Second, he has addressed what he described as a long-standing “taboo” surrounding Ethiopia’s interest in reclaiming a presence on the Red Sea, noting that a similar taboo once surrounded Ethiopia’s efforts to utilise the Nile. In both cases, Ethiopian initiatives were framed externally as destabilising despite being rooted in development and sovereignty concerns.
There are variations in how securing access to the sea could be arranged, and Ethiopia has advanced different proposals regarding potential modalities. More specifically, however, there appears to be a triangulation around the port of Assab as the most viable option. This preference is often explained in logistical terms, yet those logistical considerations are themselves rooted in history. In Ethiopia’s most recent past, Assab served as the primary port for the country’s maritime activities, and the road networks, supply chains, and commercial arrangements that support this assessment were built around that role. The logistical case for Assab derives from its historical use.
Beyond Assab, the rationale extends further. The pursuit of Red Sea access is framed as part of a broader effort to undo Ethiopia’s side-lining from the maritime domain altogether. It rests on the assumption, frequently articulated by the Prime Minister, that the Ethiopian polity has historically been at its strongest when it possessed a meaningful presence on the Red Sea.
The primary rationale underpinning this pursuit, much like the GERD project, is framed in developmental and economic terms. Ethiopia’s population continues to grow rapidly, while its productive capacity and demand for access to global markets expand in parallel. The country remains dependent on increasingly costly and congested port access arrangements. In practical terms, the centrality of the Red Sea is therefore self-evident.
Yet Ethiopia’s leadership has consistently emphasised that economic logic alone does not fully capture the stakes involved. Dependence on access entirely controlled by another state, within a region characterised by limited integration and political volatility, is viewed as a structural vulnerability. In geopolitical terms, coupling authority over the Blue Nile with a presence on the Red Sea is understood as the basis for establishing a regional balance of power with Egypt. Cairo’s unilateral utilisation of Nile waters, combined with its control over the Suez Canal and its expanding influence across the Red Sea, has long formed the pillars of its regional status. For Ethiopia, meeting Egypt from a position of strength requires the creation of a regional equilibrium capable of safeguarding national security.
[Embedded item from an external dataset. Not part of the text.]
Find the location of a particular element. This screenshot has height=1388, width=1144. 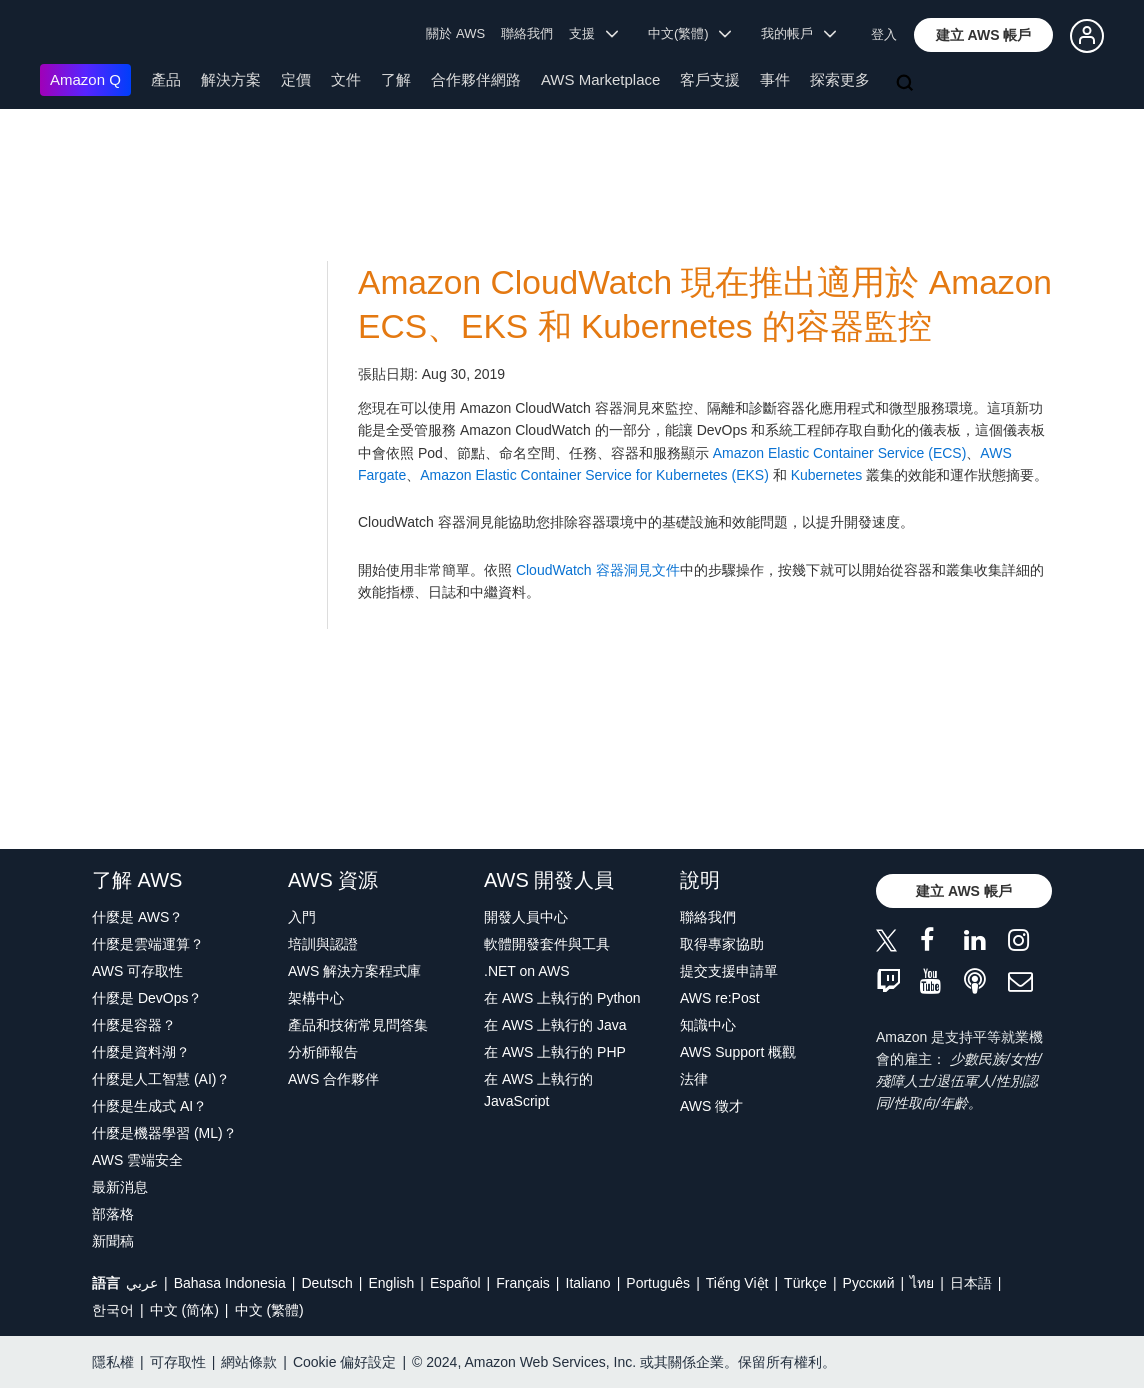 Deutsch is located at coordinates (326, 1283).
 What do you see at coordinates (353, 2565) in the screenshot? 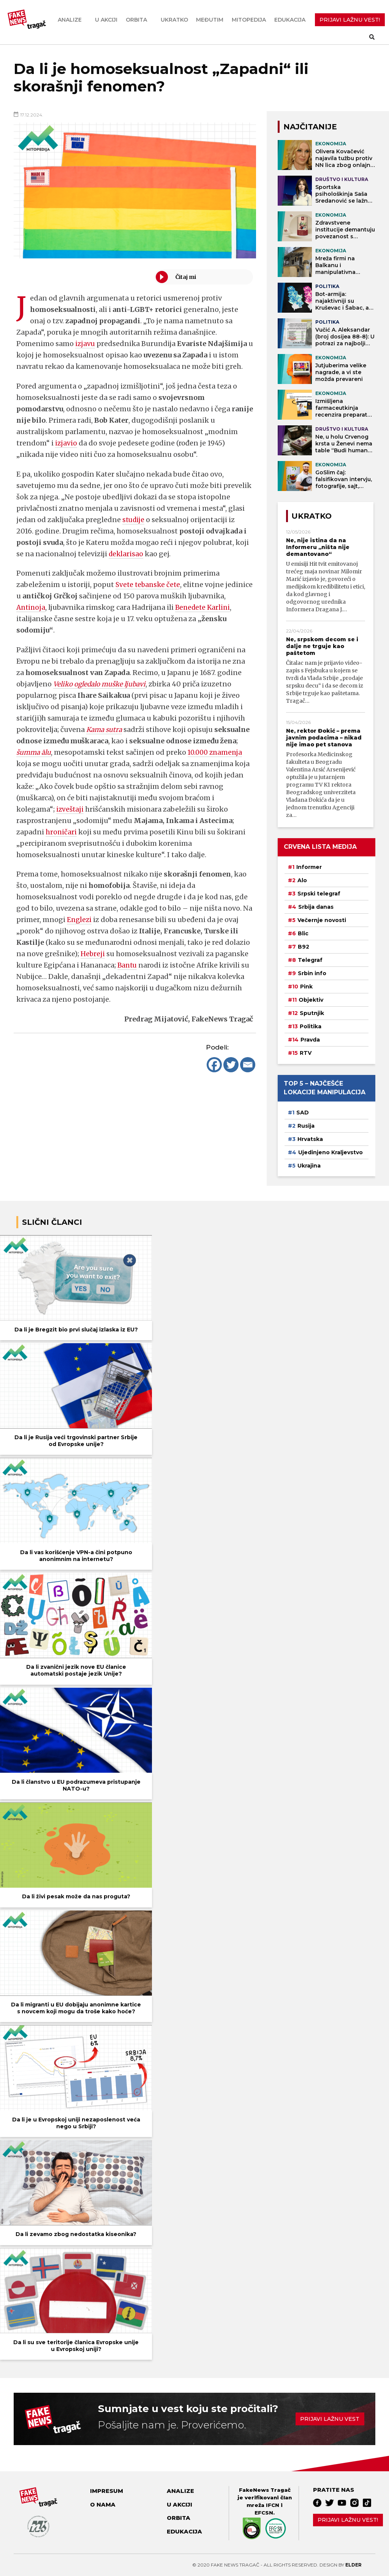 I see `Elder` at bounding box center [353, 2565].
The President’s observation that Ethiopia operates within a world “in flux” signals a perceived erosion of the post–Cold War worldview that previously shaped Ethiopian foreign policy. The “rules-based order” did fail to deliver, and it is itself in decline and under significant strain. Ethiopia’s earlier acceptance of this system led it to strip the geopolitical significance from the Red Sea, treating access to ports as a purely commercial matter and viewing them as assets to be acquired through market transactions.
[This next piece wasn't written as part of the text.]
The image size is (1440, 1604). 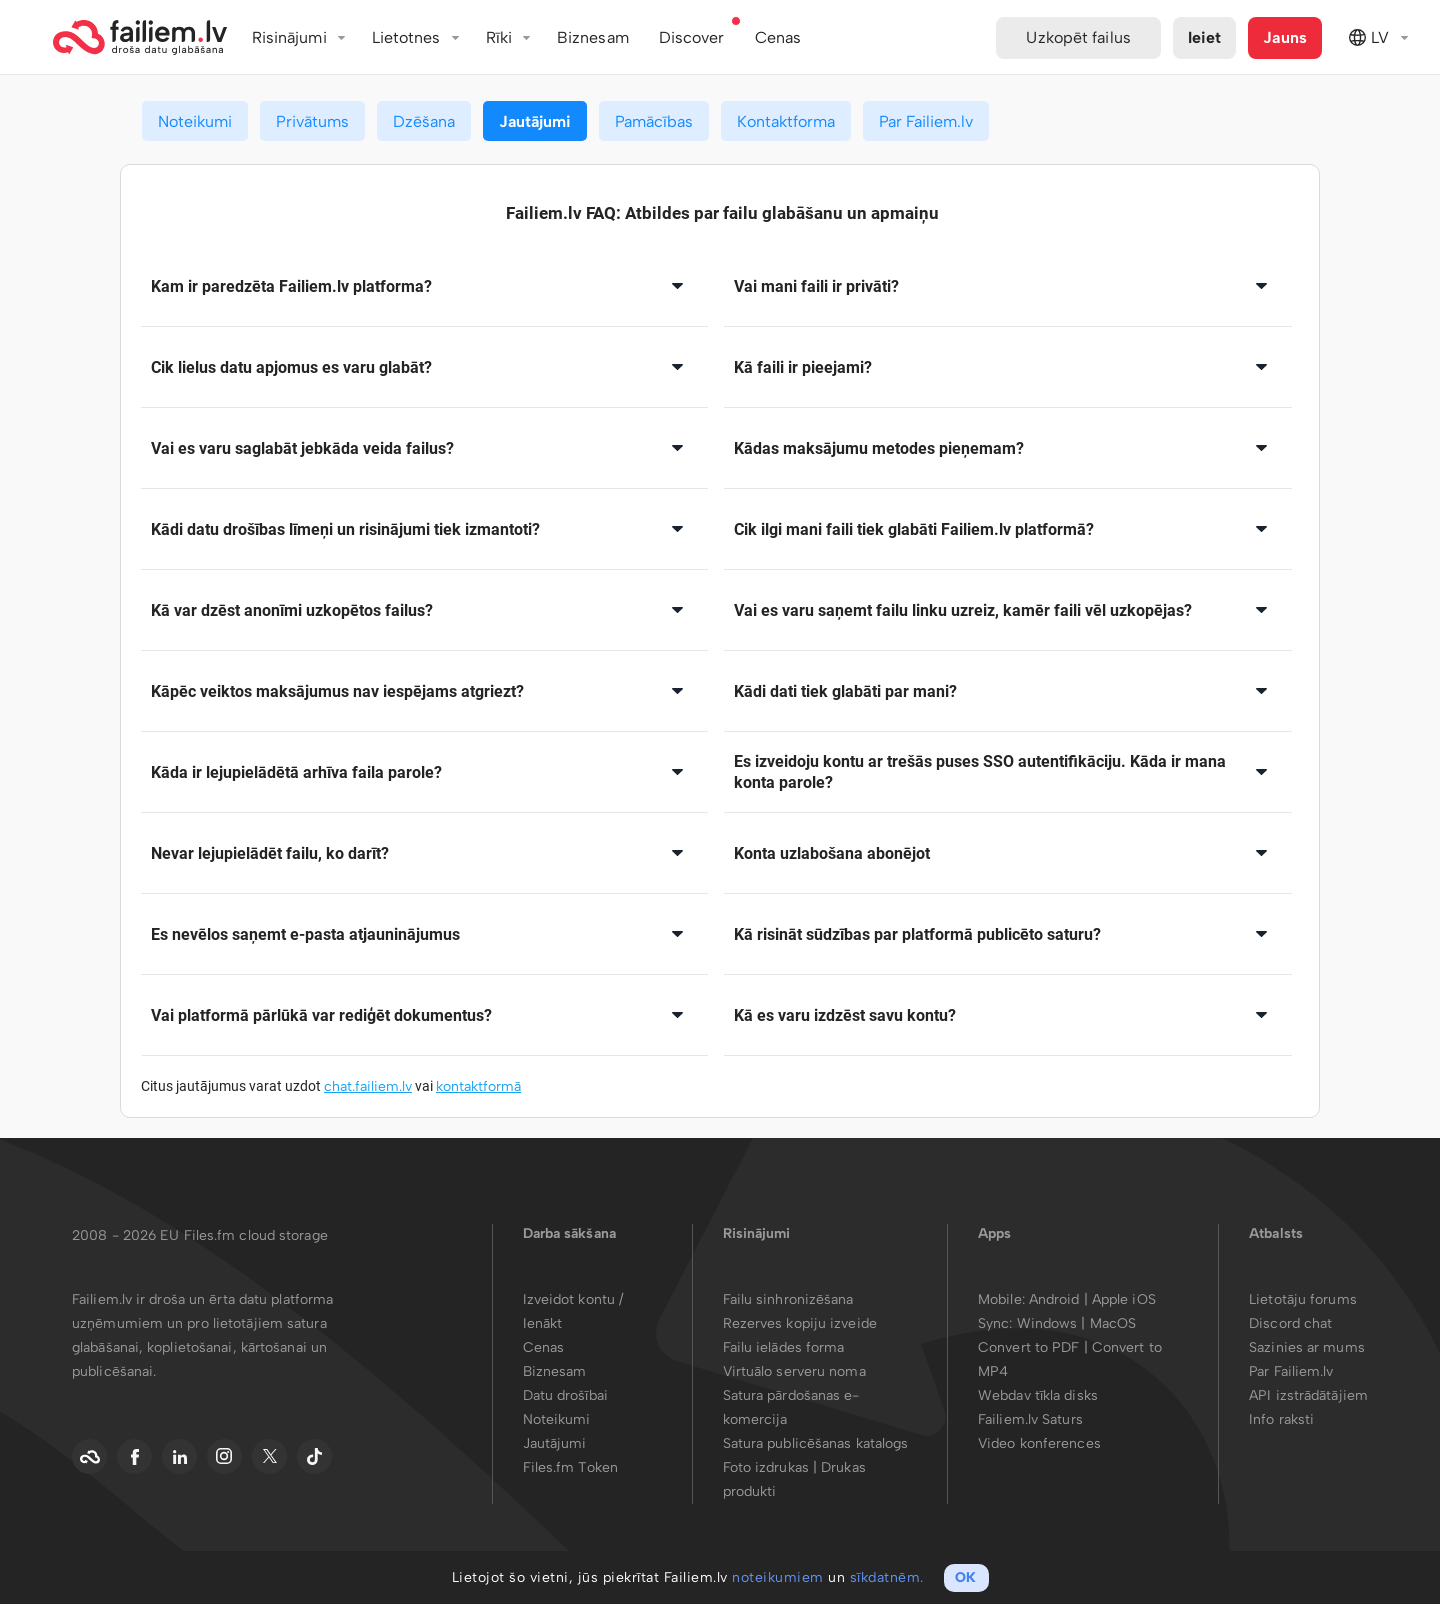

This framing is now visibly rejected by the current administration, which regards dependence on access as an inherent vulnerability. At the same time, the weakening of the multilateral system requires states to anticipate what the emerging order may look like and how they will adapt to it. For Ethiopia, this environment is understood as unpredictable, reinforcing the perceived need for a foreign policy grounded in geopolitical calculation rather than normative expectation.